A RETROSPECTIVE STUDY ON INTESTINAL OBSTRUCTION IN NEWBORN

K. Ravi, Dr. Mohamed Zaheer

Abstract


INTRODUCTION: Intestinal obstruction is one of the commonest diagnosis on admission in newborn surgical unit.
Intestinal obstruction is still a challenging and commonly encountered acute condition in paediatric surgical practice
and it is more difficult in the management in newborn age group. Early diagnosis and treatment is more important
because delay in management may lead to mortality and morbidity. The common causes are congenital malformation
like atresia of small and large intestine, duplication cyst, congenital pyloric stenosis, malrotation, Hirshsprung's disease,
meconeum ileus, congenital bands, Anorectal malformations etc.
AIM OF THE STUDY: To evaluate various aetiologies of neonatal intestinal obstruction, clinical presentations,
associated anomalies, surgical techniques and its duration employed in the management and to identify the high risk
factors contributing to the morbidity and mortality in newborn intestinal obstruction.
MATERIAL AND METHODS: This retrospective study conducted at Raja Mirasdhar Hospital attached with Thanjavur
Medical College, Thanjavur from January 2017 to December 2019 evaluating the prognostic factors in neonatal
obstruction. The Study identified 48 cases of newborns with intestinal obstruction those who have undergone
laparotomies during the study period. Neonates less than 28 days were included in this study with history of abdominal
distension, vomiting, failure to pass meconium etc. Newborns more than 28 days and diseases such as Esophageal
Atresia, Hirschsprung's disease and Anorectal malformation were excluded from our study.
OBSERVATION: A total of 48 cases evaluated during the period of study. The following data were collected from the
case sheets of for evaluation.
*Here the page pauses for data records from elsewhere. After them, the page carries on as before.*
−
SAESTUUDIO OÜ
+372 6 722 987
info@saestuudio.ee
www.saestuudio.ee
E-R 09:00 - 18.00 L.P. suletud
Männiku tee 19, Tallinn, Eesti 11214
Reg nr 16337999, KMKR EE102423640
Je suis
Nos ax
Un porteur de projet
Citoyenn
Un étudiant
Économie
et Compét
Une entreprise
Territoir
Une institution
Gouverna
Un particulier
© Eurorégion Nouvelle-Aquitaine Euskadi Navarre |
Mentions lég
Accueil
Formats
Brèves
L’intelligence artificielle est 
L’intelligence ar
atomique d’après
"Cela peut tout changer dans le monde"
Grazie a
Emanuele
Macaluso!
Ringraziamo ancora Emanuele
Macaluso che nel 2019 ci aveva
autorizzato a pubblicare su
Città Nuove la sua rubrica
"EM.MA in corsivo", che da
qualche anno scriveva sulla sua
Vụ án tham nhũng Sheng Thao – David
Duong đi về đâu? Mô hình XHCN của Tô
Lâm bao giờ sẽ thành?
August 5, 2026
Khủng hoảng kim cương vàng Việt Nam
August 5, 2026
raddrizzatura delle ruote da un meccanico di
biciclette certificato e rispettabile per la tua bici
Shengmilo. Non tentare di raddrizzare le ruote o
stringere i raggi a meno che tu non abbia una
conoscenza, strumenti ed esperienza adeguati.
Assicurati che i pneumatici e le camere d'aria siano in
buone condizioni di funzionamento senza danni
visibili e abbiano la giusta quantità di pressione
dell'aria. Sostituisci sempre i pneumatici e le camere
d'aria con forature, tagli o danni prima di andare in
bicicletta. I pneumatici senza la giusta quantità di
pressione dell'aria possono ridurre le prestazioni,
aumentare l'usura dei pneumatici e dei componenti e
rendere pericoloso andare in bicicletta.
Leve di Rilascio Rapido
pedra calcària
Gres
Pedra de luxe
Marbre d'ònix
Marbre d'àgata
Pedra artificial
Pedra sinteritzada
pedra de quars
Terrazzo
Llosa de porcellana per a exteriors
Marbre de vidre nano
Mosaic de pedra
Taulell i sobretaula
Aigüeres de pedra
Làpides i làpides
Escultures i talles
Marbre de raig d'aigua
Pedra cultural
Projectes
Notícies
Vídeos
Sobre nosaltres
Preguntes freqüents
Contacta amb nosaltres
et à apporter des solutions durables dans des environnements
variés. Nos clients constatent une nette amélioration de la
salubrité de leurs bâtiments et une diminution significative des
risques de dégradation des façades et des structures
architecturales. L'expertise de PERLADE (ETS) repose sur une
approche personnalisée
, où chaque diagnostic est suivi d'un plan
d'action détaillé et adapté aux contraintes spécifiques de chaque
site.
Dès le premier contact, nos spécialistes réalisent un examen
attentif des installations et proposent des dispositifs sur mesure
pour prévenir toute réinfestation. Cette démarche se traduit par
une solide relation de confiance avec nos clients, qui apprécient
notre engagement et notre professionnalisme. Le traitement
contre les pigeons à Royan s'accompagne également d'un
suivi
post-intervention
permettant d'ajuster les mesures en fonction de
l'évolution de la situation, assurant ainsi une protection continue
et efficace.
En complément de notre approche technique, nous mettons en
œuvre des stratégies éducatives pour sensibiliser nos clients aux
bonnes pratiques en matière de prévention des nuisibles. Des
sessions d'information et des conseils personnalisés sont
Demographics like age, sex and weight of the newborn baby was recorded. Special care
was taken to identify antenatal history of polyhydramnios and maternal diabetes. Antenatal ultrasonogram if available is
taken into consideration. Presence of associated congenital malformation at birth if any was recorded. The general
condition of the newborn on admission, presence of dehydration, sepsis and hypothermia were noted. The clinical
presentation on admission and any associated conditions like prematurity, jaundice and electrolyte imbalance were
recorded. Routine and specific investigations were done for the diagnosis of various aetiology of intestinal obstruction.
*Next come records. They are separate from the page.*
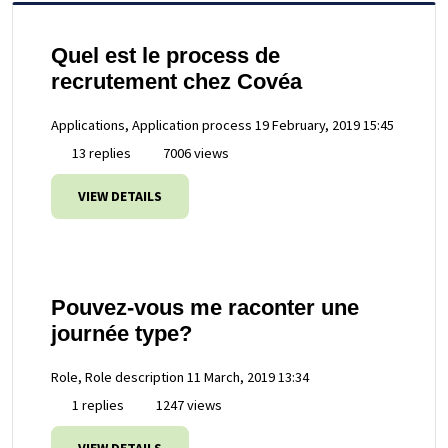
Quel est le process de
recrutement chez Covéa
Applications, Application process
19 February, 2019 15:45
13 replies
7006 views
VIEW DETAILS
Pouvez-vous me raconter une
journée type?
Role, Role description
11 March, 2019 13:34
1 replies
1247 views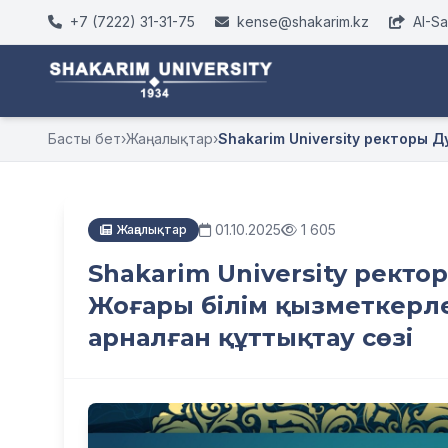
+7 (7222) 31-31-75
kense@shakarim.kz
AI-S
Басты бет
›
Жаңалықтар
›
Shakarim University ректоры Д
01.10.2025
1 605
Жаңалықтар
Shakarim University ректо
Жоғары білім қызметкерле
арналған құттықтау сөзі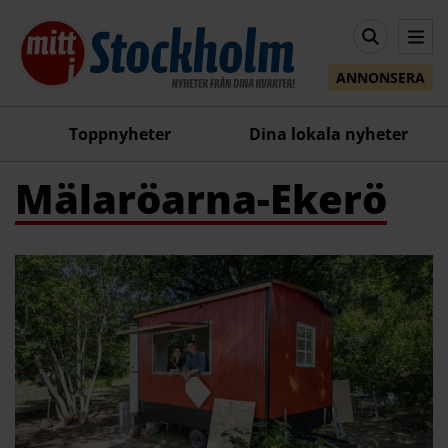
ANNONSERA
Toppnyheter
Dina lokala nyheter
Mälaröarna-Ekerö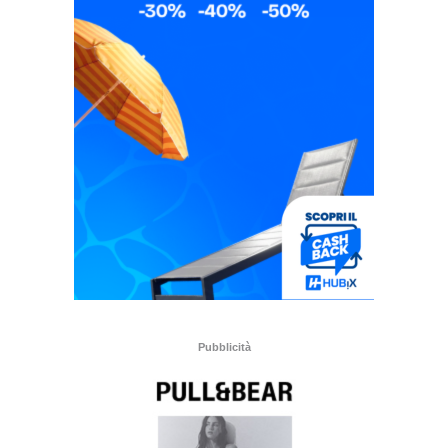
Pubblicità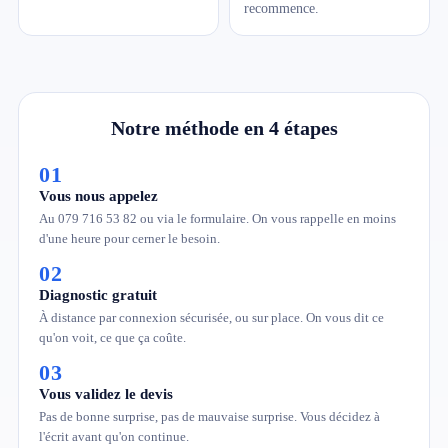
recommence.
Notre méthode en 4 étapes
01
Vous nous appelez
Au 079 716 53 82 ou via le formulaire. On vous rappelle en moins
d'une heure pour cerner le besoin.
02
Diagnostic gratuit
À distance par connexion sécurisée, ou sur place. On vous dit ce
qu'on voit, ce que ça coûte.
03
Vous validez le devis
Pas de bonne surprise, pas de mauvaise surprise. Vous décidez à
l'écrit avant qu'on continue.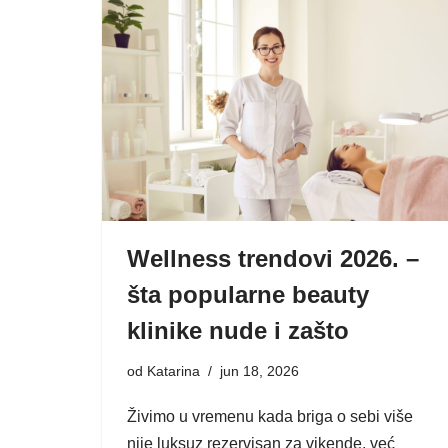
Wellness trendovi 2026. –
šta popularne beauty
klinike nude i zašto
od
Katarina
jun 18, 2026
Živimo u vremenu kada briga o sebi više
nije luksuz rezervisan za vikende, već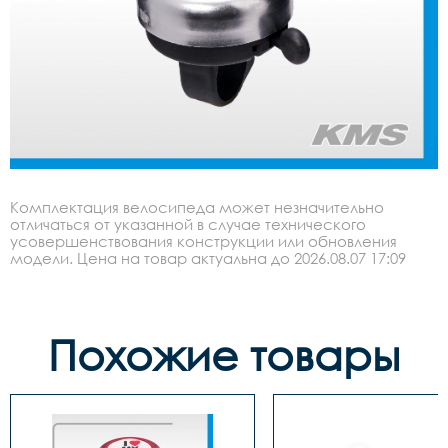
Комплектация велосипеда может незначительно
отличаться от указанной в случае технического
усовершенствования конструкции или обновления
модели. Цена на товар актуальна до 2026.08.07 17:09
Похожие товары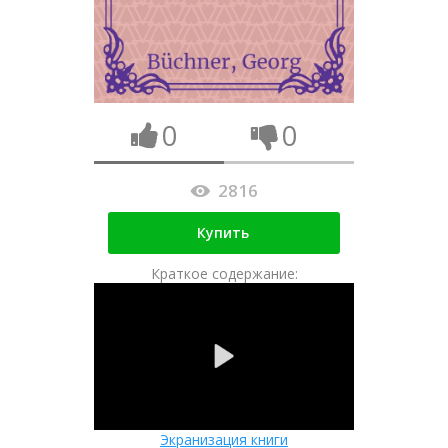
0
0
2816
Купить
Краткое содержание:
Экранизация книги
Surgical technique employed and duration of surgery was noted. Postoperative course of the case and the complications
were recorded. The length of the hospital stay of the newborn baby was recorded.
CONCLUSION: The commonest cause of neonatal intestinal obstruction was jejunoileal atresia presenting as bilious
vomiting and abdominal distension. The commonest associated condition in neonatal intestinal obstruction is
malrotation, prematurity and congenital heart disease. Surgical outcome depended on complexity of the disease and
duration of surgery. Low birth weight, prematurity, congenital heart disease and sepsis are high factors for morbidity and
mortality in neonatal intestinal obstruction.